The total cost of NHS re-organisation in Southampton is £15,877,924.
In response to a Parliamentary Question, the Government revealed that the NHS has spent £169 million on making staff redundant in the year 2010-11. (Hansard, 20 Feb 2012 : Column 713W)
The table below provides a breakdown by Primary Care Trust of the cost of redundancies and the reorganisation as a whole.
Leaked Business Case says: “SHAs and PCTs are expected to fund their redundancy and other transition costs from local funding arrangements within the 2% headroom for non-recurrent spend, accumulated reserves, and further savings identified from the budget bundle. The 2% is worth approximately £1.6bn. The costs are therefore funded from within SHA and PCT allocations, and this is recognised in current NHS plans. The 2012-13 arrangements will be finalised with the NHS operating framework...” (p.29-30) http://library.constantcontact.com/download/get/file/1102665899193-913/Transition-business-case.pdf
The 2% was worth £1.7bn in 2011-12. The 2012-13 Operating Framework subsequently confirmed a further 2% would be held back to fund “organisational and system change”, amounting to a further £1.7bn (“the requirement for all PCTs to set aside 2 per cent of their recurrent funding for non-recurrent expenditure purposes only will continue” – para 4.8)

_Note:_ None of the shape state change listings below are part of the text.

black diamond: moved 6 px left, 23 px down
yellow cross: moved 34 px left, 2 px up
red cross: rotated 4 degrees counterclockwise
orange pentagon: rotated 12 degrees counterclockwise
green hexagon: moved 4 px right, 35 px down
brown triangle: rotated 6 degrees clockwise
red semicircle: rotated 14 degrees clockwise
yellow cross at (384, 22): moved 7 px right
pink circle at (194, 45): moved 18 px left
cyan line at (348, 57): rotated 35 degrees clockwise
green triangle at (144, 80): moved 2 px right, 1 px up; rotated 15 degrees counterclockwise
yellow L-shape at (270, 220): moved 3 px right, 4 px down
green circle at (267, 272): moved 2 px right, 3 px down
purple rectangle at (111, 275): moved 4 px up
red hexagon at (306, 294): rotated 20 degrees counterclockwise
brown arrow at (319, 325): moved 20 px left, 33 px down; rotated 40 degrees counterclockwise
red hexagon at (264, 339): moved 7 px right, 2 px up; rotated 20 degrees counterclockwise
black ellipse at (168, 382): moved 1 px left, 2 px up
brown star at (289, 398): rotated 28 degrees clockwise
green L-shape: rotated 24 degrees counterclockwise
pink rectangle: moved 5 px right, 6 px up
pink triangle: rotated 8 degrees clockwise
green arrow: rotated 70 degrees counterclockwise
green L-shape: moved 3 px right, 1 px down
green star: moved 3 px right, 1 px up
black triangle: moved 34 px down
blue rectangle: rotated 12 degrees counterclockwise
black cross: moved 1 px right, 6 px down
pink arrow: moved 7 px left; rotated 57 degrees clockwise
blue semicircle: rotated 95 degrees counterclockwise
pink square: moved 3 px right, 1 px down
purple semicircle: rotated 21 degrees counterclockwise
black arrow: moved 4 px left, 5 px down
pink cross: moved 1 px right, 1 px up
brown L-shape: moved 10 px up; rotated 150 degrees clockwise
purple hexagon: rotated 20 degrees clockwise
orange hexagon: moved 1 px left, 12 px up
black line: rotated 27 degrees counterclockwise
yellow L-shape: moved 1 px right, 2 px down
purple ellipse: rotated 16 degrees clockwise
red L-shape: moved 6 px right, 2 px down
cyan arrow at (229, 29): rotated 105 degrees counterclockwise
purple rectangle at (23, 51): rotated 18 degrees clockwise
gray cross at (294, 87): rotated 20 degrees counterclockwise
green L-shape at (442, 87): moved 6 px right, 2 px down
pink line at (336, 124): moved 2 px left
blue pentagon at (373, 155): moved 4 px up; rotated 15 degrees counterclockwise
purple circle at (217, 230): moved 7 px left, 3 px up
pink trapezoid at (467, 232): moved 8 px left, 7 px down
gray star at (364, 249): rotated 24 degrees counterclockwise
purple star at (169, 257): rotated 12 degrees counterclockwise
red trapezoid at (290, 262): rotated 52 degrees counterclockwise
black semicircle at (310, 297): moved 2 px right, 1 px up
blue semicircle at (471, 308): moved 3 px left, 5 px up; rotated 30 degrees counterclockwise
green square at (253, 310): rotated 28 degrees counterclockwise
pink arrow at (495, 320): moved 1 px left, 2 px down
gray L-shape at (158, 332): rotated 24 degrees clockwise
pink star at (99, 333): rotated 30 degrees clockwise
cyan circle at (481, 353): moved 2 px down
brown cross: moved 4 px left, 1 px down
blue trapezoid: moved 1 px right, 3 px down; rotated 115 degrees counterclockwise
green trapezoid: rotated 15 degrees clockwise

Since the election over 4,000 nursing posts have been cut in the NHS:
The latest monthly NHS Hospital and Community Health Service (HCHS) Workforce Statistics in England, published by the NHS Information Centre show that the NHS has lost 4,096 nurses since the election. In May 2010 there were 281,431 Full Time Equivalent (FTE) qualified nurses working in the NHS. In December 2011, this figure had fallen to 277,334. The figure refers to the change in ‘Qualified nursing, midwifery & health visiting staff’ net of changes in the numbers of midwives, health visitors and school nurses. http://www.ic.nhs.uk/statistics-and-data-collections/workforce/nhs-staff-numbers/monthly-nhs-hospital-and-community-health-service-hchs-workforce-statistics-in-england--december-2011-provisional-experimental-statistics
Recent research by the Royal College of Nursing suggests that many more nursing posts may already have been earmarked for cuts (Frontline First: November 2011 update, Royal College of Nursing). The RCN analysis identified 5,000 nursing posts at risk, comprising both qualified nurses and healthcare assistants. Here we assume that half (2,500) of these 5,000 posts are qualified nurses. Added to the number already lost, that would take the overall total to over 6,000 nurses lost.